A single EUVL machine from ASML costs upwards of $150 million, and is so large that it takes 40 40-foot shipping containers to ship. There are now more than 100 EUVL machines operating in semiconductor foundries around the world, but demand keeps increasing. There is a long waiting list.

With such huge capital costs for opening new semiconductor foundries, and the time and effort it takes to get such facilities going, the semiconductor industry relies heavily upon accurate forecasting and demand planning to understand what the market will demand in future years. Unprecedented events like the COVID-19 pandemic have thrown all forecasts out the window. At first, the COVID-19 pandemic caused demand to drop, as consumers stopped buying stuff and companies who sell to them immediately cut back on production to save money. But then, with people retreating to their homes and needing more semiconductor-driven devices to work, socialize and entertain themselves from the safety of their homes, demand didn’t just rebound, it soared in 2021. Work productivity decreased, at least for manufacturing and the supply chain industry, which has few jobs that can be done remotely. Lead time for semiconductor orders increased, which has been one of the biggest drivers in the shortage of other products, everything from cars to video game consoles, and indeed, commercial and consumer audiovisual equipment.

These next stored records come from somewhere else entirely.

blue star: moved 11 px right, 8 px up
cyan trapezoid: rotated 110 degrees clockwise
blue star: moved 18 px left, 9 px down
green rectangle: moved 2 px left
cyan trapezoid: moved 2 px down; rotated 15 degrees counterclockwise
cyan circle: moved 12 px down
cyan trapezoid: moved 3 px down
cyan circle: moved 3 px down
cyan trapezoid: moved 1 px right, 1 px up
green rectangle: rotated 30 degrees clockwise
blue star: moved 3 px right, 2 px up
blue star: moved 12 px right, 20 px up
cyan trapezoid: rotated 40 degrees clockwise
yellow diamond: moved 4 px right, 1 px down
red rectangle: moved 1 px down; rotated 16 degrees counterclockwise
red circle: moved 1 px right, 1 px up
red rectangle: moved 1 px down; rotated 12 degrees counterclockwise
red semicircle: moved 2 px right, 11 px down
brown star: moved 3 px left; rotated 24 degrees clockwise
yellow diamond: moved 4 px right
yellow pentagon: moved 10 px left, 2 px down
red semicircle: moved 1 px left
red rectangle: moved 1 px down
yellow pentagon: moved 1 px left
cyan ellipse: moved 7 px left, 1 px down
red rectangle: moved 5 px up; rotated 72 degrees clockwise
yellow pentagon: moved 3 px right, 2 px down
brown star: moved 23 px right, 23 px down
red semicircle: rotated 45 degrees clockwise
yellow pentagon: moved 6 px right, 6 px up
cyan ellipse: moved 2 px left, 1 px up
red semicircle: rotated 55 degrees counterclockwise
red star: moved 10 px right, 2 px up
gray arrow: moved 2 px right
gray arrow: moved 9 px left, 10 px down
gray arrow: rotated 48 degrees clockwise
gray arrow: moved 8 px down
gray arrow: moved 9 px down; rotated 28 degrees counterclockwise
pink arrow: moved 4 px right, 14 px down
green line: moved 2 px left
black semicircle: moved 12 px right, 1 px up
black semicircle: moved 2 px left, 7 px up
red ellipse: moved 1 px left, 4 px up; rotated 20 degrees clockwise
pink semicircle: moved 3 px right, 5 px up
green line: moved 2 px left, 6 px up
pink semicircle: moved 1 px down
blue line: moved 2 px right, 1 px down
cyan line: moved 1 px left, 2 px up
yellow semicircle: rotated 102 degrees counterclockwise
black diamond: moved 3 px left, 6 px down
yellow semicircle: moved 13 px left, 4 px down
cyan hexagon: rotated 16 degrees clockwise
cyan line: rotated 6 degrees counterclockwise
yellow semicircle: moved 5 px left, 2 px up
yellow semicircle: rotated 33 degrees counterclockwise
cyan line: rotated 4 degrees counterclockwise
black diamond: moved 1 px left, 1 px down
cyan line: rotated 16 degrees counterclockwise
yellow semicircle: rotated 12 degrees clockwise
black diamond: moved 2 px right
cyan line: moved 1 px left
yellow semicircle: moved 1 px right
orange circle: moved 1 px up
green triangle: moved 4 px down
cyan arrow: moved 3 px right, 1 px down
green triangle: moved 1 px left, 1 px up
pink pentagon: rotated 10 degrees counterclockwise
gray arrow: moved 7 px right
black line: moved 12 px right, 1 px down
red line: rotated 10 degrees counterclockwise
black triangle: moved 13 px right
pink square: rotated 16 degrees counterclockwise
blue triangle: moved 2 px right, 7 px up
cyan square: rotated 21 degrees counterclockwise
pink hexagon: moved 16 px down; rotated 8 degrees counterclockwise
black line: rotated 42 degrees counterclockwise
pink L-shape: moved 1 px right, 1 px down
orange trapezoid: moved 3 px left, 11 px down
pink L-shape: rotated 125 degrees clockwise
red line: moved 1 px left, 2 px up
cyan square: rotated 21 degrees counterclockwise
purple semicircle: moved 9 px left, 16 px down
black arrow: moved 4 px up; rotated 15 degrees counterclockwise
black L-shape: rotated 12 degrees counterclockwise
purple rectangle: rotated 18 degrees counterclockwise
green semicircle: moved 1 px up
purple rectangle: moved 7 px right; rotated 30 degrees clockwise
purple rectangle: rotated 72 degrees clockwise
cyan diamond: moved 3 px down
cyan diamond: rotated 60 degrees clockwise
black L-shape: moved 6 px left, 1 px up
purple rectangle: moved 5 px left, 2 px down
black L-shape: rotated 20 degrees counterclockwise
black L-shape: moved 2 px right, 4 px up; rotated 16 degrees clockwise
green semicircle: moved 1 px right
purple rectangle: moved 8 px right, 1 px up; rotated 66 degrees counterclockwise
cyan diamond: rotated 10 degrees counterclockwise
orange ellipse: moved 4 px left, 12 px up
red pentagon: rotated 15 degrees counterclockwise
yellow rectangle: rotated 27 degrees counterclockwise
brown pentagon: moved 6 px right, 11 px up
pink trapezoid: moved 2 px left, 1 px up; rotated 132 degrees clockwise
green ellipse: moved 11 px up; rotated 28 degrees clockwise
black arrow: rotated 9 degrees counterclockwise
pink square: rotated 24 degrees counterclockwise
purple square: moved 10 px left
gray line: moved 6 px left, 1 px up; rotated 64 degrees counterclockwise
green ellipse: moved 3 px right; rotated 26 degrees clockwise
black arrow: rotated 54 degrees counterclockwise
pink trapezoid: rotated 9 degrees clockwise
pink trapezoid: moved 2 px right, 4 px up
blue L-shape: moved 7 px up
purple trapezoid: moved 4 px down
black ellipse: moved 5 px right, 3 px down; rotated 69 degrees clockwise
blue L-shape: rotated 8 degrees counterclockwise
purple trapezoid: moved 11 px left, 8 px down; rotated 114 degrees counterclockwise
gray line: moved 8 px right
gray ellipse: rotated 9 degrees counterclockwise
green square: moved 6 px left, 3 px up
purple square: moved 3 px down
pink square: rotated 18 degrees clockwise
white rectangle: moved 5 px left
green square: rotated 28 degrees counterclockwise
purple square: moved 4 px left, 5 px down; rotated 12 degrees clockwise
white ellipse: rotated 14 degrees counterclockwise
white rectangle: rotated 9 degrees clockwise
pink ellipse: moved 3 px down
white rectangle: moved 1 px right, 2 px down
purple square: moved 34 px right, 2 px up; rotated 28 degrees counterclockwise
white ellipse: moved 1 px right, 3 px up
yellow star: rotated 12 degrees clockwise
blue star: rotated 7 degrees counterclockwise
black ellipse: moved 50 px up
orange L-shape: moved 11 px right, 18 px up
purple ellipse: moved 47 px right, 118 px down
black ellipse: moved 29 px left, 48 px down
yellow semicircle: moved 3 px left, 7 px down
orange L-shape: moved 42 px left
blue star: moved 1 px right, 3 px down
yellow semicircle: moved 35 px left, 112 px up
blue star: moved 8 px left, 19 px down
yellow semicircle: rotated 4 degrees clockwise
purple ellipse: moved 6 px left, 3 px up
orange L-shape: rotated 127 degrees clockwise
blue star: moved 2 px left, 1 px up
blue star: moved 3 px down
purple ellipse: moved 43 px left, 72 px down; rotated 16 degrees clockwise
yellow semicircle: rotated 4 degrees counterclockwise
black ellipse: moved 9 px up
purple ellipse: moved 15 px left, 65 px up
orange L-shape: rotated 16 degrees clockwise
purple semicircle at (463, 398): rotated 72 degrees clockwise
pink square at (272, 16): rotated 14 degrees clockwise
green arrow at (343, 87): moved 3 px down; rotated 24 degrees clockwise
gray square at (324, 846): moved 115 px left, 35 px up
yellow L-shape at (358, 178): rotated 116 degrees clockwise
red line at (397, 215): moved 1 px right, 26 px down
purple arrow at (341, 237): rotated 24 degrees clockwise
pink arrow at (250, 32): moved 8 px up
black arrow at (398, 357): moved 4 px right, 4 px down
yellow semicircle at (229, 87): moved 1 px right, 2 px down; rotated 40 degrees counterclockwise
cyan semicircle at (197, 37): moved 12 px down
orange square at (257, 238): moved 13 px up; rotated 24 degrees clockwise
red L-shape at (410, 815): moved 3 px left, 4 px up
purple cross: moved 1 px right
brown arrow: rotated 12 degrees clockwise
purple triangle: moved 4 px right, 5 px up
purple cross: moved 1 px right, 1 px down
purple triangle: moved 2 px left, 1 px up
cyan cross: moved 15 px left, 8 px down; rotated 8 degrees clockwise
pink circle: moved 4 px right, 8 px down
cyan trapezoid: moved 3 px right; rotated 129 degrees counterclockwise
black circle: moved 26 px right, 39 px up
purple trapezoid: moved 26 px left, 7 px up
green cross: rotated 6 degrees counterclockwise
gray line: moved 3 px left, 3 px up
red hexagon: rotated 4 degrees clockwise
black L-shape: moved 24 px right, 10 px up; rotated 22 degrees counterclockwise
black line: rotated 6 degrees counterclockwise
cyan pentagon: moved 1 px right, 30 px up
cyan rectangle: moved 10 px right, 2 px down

It’s disconcerting to understand that so few companies, and in particular one, sit in a position to so drastically affect the global economy. It took ASML almost 20 years to bring EUVL to market, and so much money (there’s no official total figure, but it is billions per year). They could have easily justified abandoning the effort, like Nikon and Canon did. Many experts actually called them crazy for not doing so. Thankfully, they persevered. Now, ASML is worth $265 billion and one of Europe’s largest companies. It might be a good time to think about buying some ASML stock.